Ribbit LEAP Ltd. (NYSE:LEAP) announced late last night that it will not complete a business combination by its initial deadline of September 10, and will instead redeem all shares.
The SPAC will cease all operations on August 15 and shareholders will shortly thereafter receive $10.02 per share. The move marks another high-profile SPAC ending in liquidation as its sponsor, Ribbit Capital, has been a prominent fintech investor with earlier investments in Robinhood (NASDAQ:HOOD), Zillow (NASDAQ:ZG) and MercadoLibre (NASDAQ:MELI).
It also IPO’d with a highly customized SPAC structure designed to align the long-term interests of its sponsor with the target company including a $100 million forward purchase agreement and long-term lock-ups.

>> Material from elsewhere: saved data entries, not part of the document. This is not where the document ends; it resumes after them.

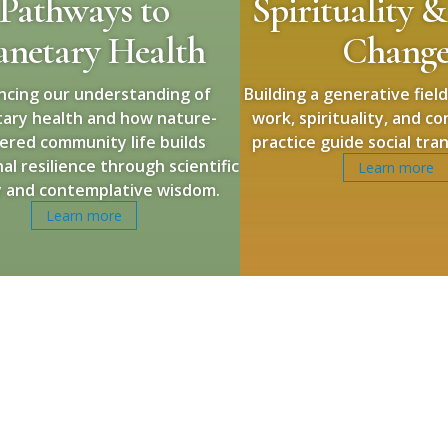
Pathways to
Spirituality &
anetary Health
Chang
ncing our understanding of
Building a generative fiel
tary health and how nature-
work, spirituality, and c
ered community life builds
practice guide social tra
al resilience through scientific
Learn more
y and contemplative wisdom.
Learn more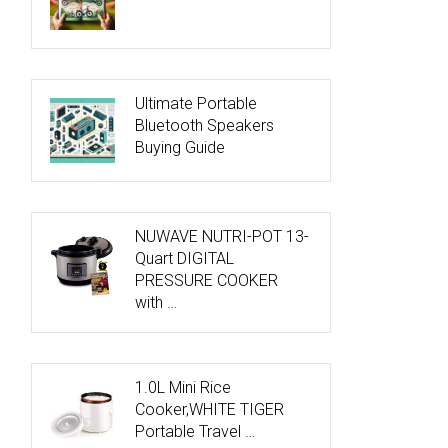
Ultimate Portable
Bluetooth Speakers
Buying Guide
NUWAVE NUTRI-POT 13-
Quart DIGITAL
PRESSURE COOKER
with …
1.0L Mini Rice
Cooker,WHITE TIGER
Portable Travel …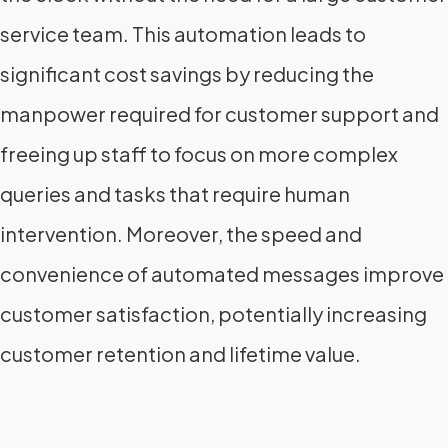
service team. This automation leads to
significant cost savings by reducing the
manpower required for customer support and
freeing up staff to focus on more complex
queries and tasks that require human
intervention. Moreover, the speed and
convenience of automated messages improve
customer satisfaction, potentially increasing
customer retention and lifetime value.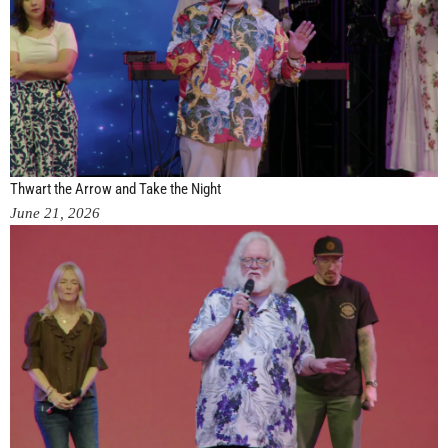
Thwart the Arrow and Take the Night
June 21, 2026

But, in a letter to investors, Ribbit Capital conceded that the thesis behind this approach was “wrong.”
“Since LEAP’s listing, we held conversations with over 100 potential partners that met our initial criteria for growth, quality, and readiness. We discovered in the process either that those companies did not meet our standard for long-term projected value creation or that they viewed the merits of a transaction with LEAP as less compelling than a traditional IPO or, more commonly, staying private.”
For all of the talk about SPAC sponsors being the party seeking to cut a deal and run, it is interesting that Ribbit LEAP observed the opposite phenomenon in its prospective targets as its long-term alignment structures were more a detriment than advantage in negotiations.
The investor letter also cited other complications, first among them that “SEC commentary and actions contributed to a growing perception of the de-SPACing process as a riskier, more complicated path compared to conventional IPOs, discouraging the highest quality companies from giving the SPAC route earnest consideration”, despite the fact that fintech companies that listed via traditional IPO after Ribbit LEAP were down an average -49% from their IPO price themselves.
Ultimately, the Ribbit team explained that in a highly saturated SPAC market, they “saw little appeal in competing with offers from others willing to get a deal done at any cost.” This indicates that this may have been simply a case of unfortunate timing for Ribbit LEAP’s approach, which may have borne more fruit in a different SPAC cycle.